Read each of the lines below and tally those with "dans"; the tally is the whole answer.

──────── Record set ────────

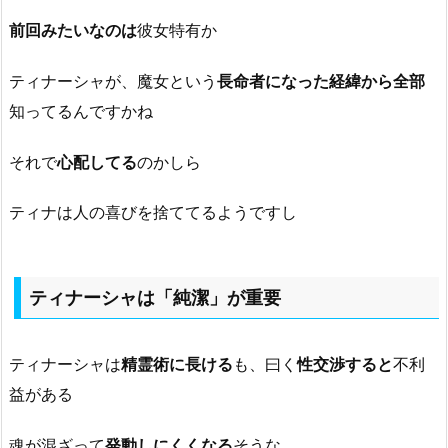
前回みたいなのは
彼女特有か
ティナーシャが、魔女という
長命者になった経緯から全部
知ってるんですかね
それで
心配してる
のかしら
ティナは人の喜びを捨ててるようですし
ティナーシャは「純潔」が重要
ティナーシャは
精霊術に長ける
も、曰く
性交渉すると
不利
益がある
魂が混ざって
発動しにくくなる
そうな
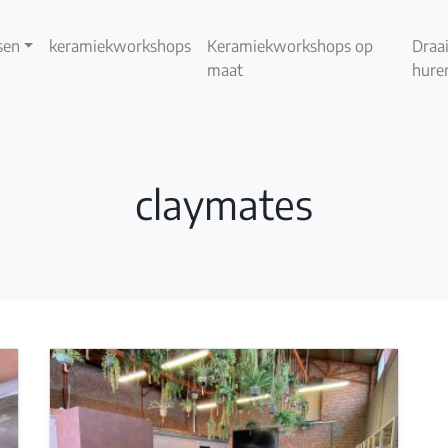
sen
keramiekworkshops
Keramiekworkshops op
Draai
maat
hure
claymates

────────
──────── Record set ────────

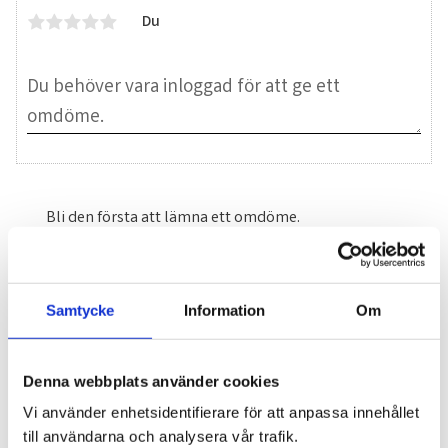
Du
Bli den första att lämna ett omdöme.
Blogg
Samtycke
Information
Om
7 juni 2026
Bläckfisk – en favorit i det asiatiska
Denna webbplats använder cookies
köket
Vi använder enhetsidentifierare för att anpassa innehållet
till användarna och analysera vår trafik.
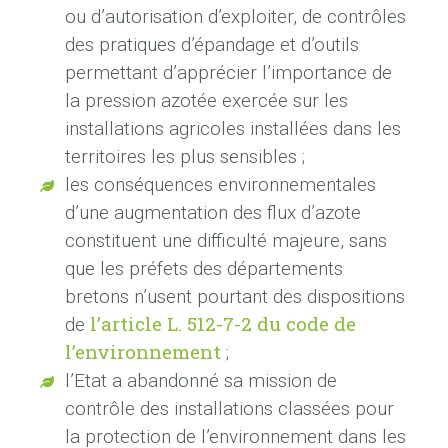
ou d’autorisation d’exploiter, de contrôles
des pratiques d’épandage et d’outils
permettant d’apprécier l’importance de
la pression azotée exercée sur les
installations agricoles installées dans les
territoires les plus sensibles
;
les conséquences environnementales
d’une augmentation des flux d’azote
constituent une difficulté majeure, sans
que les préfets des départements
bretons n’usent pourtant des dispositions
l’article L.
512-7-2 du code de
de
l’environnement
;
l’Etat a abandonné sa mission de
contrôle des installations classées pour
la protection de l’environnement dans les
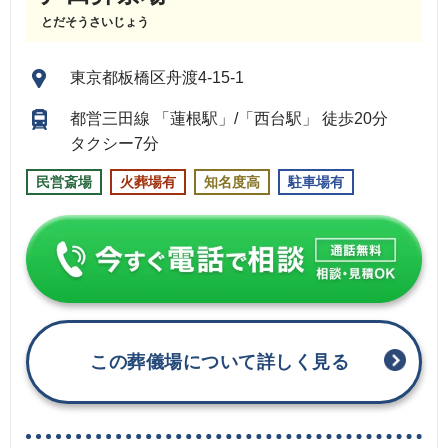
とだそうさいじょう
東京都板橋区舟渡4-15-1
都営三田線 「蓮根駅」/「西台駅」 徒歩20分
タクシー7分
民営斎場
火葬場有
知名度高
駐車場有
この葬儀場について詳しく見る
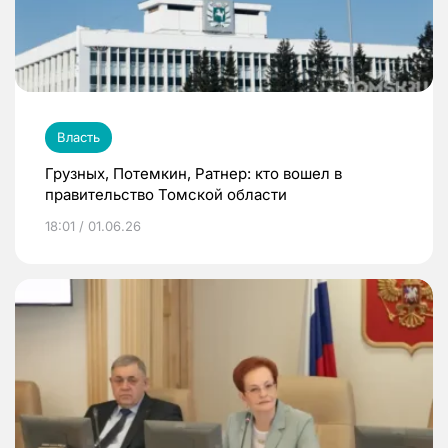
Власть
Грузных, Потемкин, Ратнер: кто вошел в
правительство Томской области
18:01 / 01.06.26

────────
──────── Record set ────────

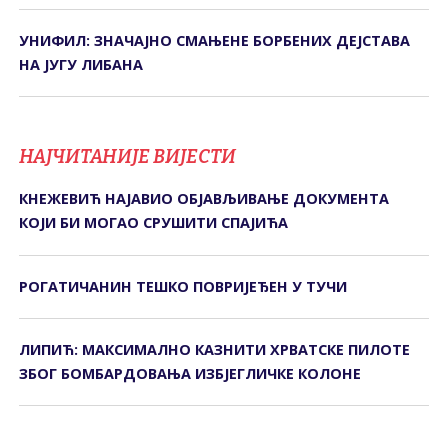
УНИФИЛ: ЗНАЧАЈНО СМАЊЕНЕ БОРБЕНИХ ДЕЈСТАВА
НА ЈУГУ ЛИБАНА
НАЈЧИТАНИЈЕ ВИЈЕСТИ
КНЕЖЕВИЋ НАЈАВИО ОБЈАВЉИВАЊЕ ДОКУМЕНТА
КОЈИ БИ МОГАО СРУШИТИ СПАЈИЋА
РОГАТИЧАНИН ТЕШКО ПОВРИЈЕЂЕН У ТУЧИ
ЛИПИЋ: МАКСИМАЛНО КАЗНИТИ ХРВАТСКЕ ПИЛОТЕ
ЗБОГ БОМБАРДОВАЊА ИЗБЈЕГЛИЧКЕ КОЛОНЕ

────────

=== Response box ===
2